Lonely? Love Your Neighbor | The Institute for Creation Research
Lonely? Love Your Neighbor
Right now, due to social distancing, we’re experiencing a level of isolation that most of us have never experienced in our lives.

Even many self-professed introverts are feeling the strain that comes with this. From the people who are an important part of our lives, to the random strangers we pass during a normal day, we’re used to being surrounded by people. These last few weeks have dramatically changed that reality for us, and that change has affected us more strongly than we expected.

However, this shouldn’t surprise us. God Himself is relational, and He created us in His image.1 We were created first of all to have a relationship with Him, but also to be around people. After all, Jesus told us that the second most important command (after loving God) is to “love your neighbor as yourself.”2 We were created to glorify God by loving those around us.

But how can we do that while we’re stuck at home? Here are just a few ideas of some ways we can stay connected and love our neighbors, while still obeying our government’s social distancing mandates.

Focus on Your Own Home

For some reason, when it comes to loving others, it’s often easier for us to love people outside of our own households. Our families (or roommates, or anyone else we live with) see us more than anyone else. We know the good, the bad, and the ugly about each other. We know how to push each other’s buttons. We aren’t nearly as careful about filtering our words toward each other as we would be toward someone else.

Because of this, most of our people-directed sins are often committed against those within our own walls. This is especially true, unfortunately, during high-stress times like the one we’re in. We get angry; we use biting words; we believe the worst about each other; we lack kindness; we’re thoughtless with our words and actions; we tear each other down; we fail to “stir up love and good works.”3

When was the last time you told each member of your family that you love them? What talent or character trait have you recently praised (out loud) in your spouse, parent, or sibling? How do you respond when someone in your home does something hurtful, or just plain annoying? Do your words, attitudes, and actions make Christ look beautiful to the unsaved members of your family?

Any efforts to love our neighbor must start with those God has placed in our own homes.

Check with Your Church

Many churches are finding creative ways to keep congregations connected, even during a pandemic. Ask your church leadership how you can jump in. Is your church streaming its services online? Is the leadership posting videos, podcasts, or other things during the week? Are various ministries still meeting together via a meeting app or software? Is there a church Facebook group where people post prayer requests and encouraging quotes? For the ministries you were already involved in before all this happened, try calling, texting, or writing letters to the other members of that ministry, organizing a group text/chat, or scheduling a Zoom meeting.

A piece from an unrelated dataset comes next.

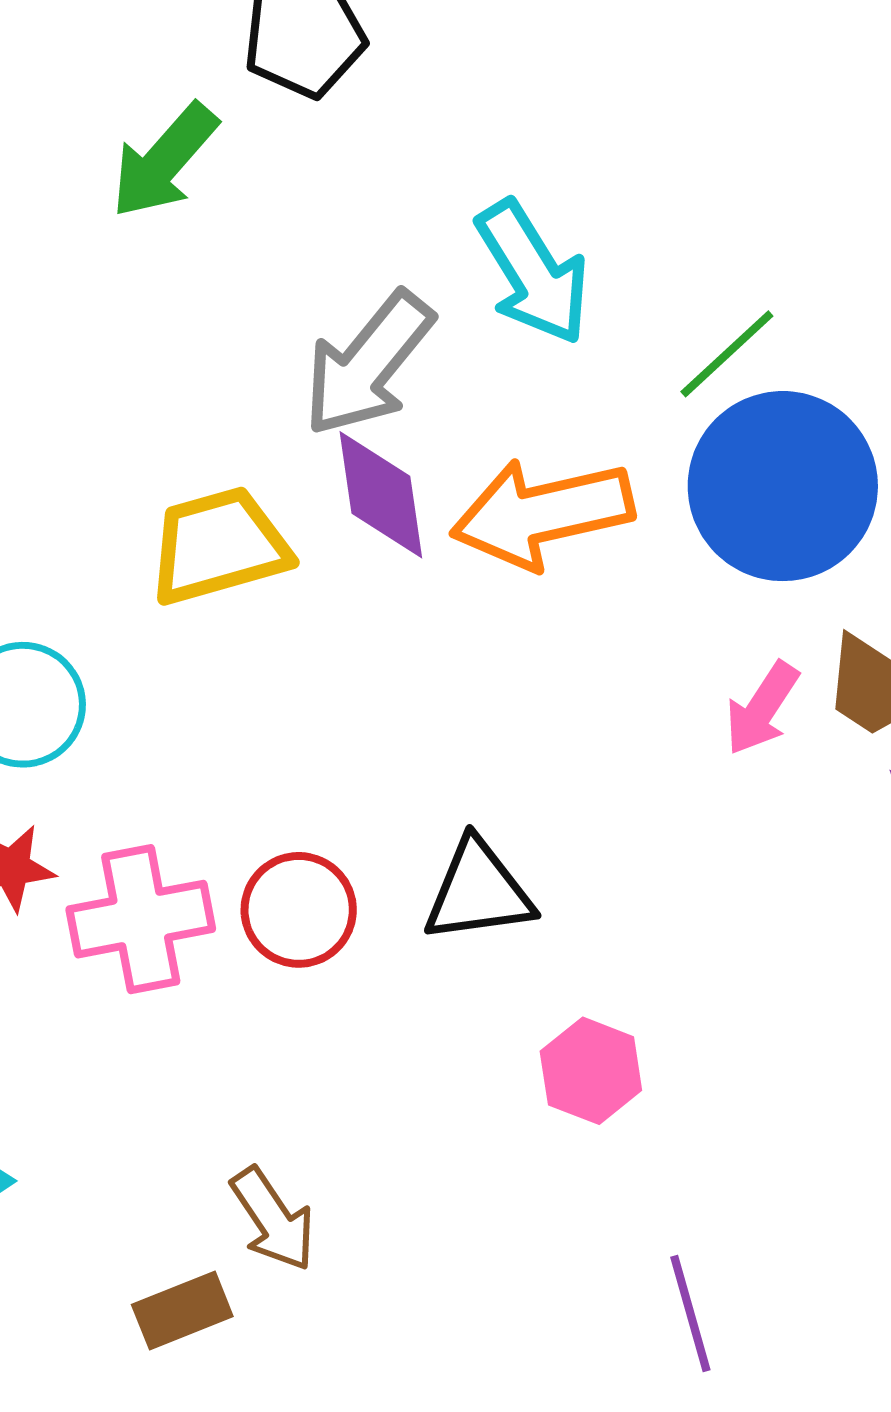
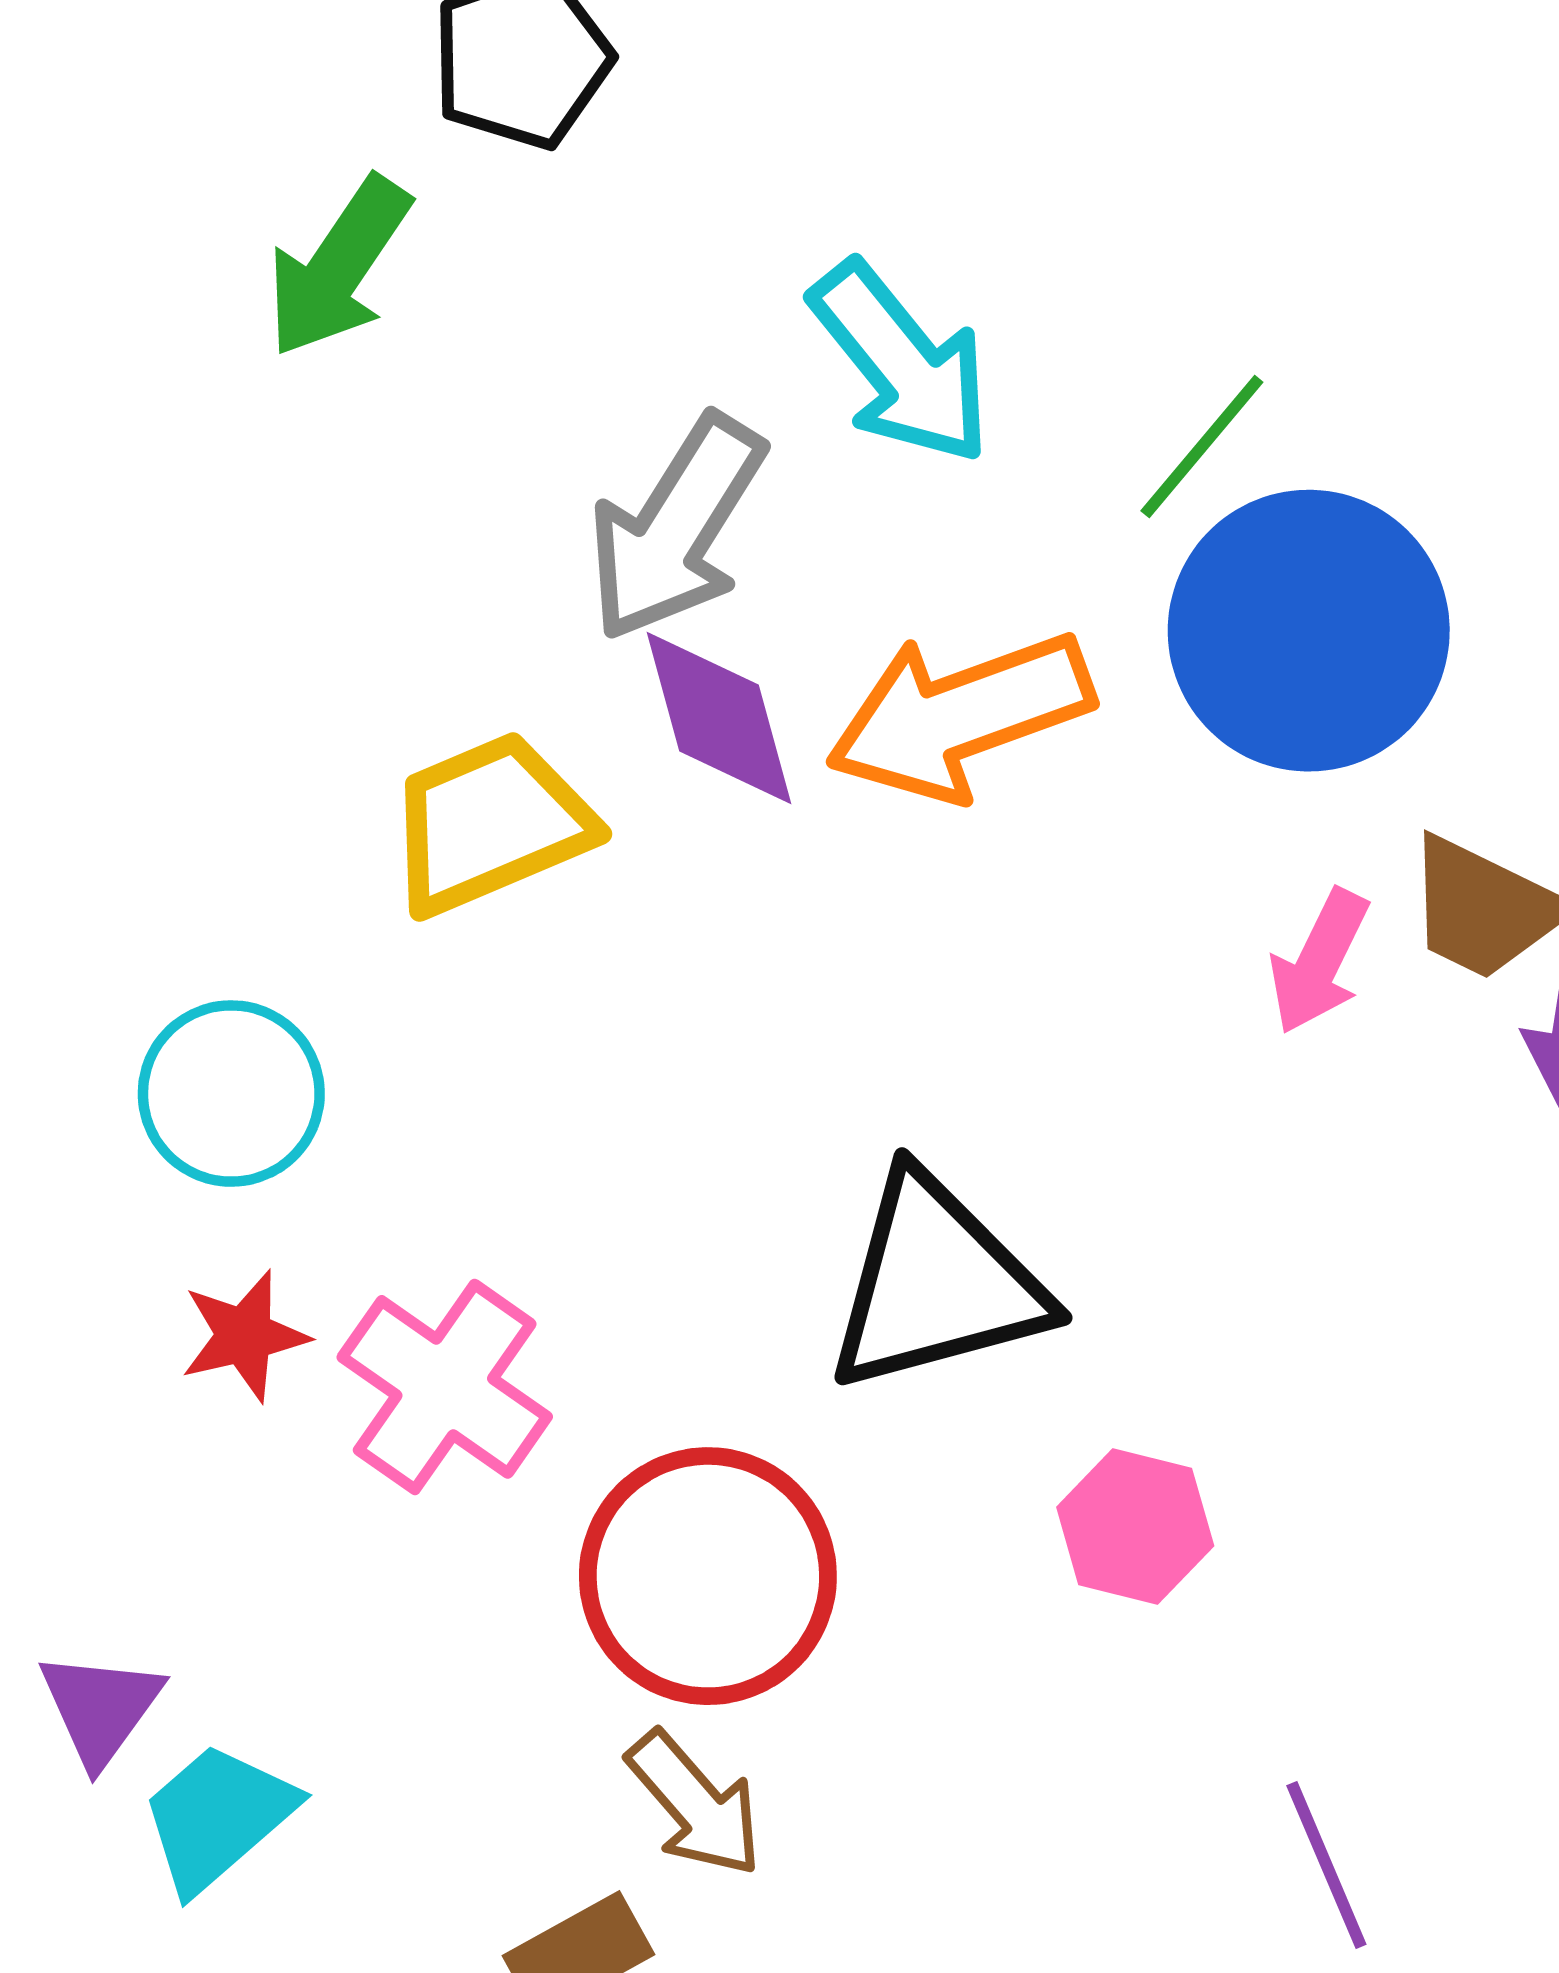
black triangle: (478, 891) -> (936, 1283), size x1.4
red circle: (299, 910) -> (708, 1576), moved, size x1.5
pink cross: (141, 919) -> (445, 1387), turned -37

Check in with your local church to find out how they’re working on keeping people connected. Thank them for their work in that, and get involved.

Consider the Needs of Others

All of us tend to focus on our own feelings and needs. It’s healthy to acknowledge those, and to be good stewards of our bodies and minds. However, then we must move past that. As Paul told the believers in Philippi, “Let each of you look out not only for his own interests, but also for the interests of others.”4

Think of people who could use an encouraging word. Perhaps you know someone who…

Lives alone. Maybe check in to see how they’re doing. Ask them how they’re keeping busy.
Is considered high-risk for the coronavirus. Perhaps ask if they’ve been able to get the food and other necessities that they need. Or, maybe they’re not very techy and could use your help figuring out how to better use technology during this time.
Is a parent of young children. Countless parents have abruptly been handed a huge task and could likely use a little extra encouragement.
Is discouraged. If someone was already dealing with a trial before all of this, it probably did not disappear when COVID-19 took over. It would likely mean a lot if you remember their trial and let them know that you’re still praying for them.
Is in need. The economy has taken an enormous hit, which is affecting many across our nation. Try to determine (discreetly) if there’s someone you know that is unable to obtain even basic necessities, and perhaps try to personally help where you can and where it’s appropriate. Some churches are organizing large programs to help take care of people in the church and in the community; ask your church how you can get involved, if you’re able.

Look to the Lord

Let’s be honest; our current circumstances are disheartening no matter how you look at them. It’s a huge temptation to become discouraged. Even if we continue to do all the right things during this pandemic, even if we stay tightly connected with people, the loneliness in our hearts won’t completely go away.

That’s because too often we forget the relationship that’s supposed to be first in our lives, the only relationship that can truly satisfy us. James says, “Draw near to God and He will draw near to you.”5 Jesus, at the end of His ministry, promised that He is with us always.6

Whenever we find ourselves feeling lonely and isolated, we must remember that nothing— not even social distancing—can separate us from the love of God. After all, He is our “friend who sticks closer than a brother.”7

References
1. Genesis 1:26-27.
2. Matthew 22:39.
3. Hebrews 10:24.
4. Philippians 2:4.
5. James 4:8.
6. Matthew 28:20.
7. Proverbs 18:24.

*Lauren Pennington is Volunteer Coordinator at the ICR Discovery Center for Science & Earth History.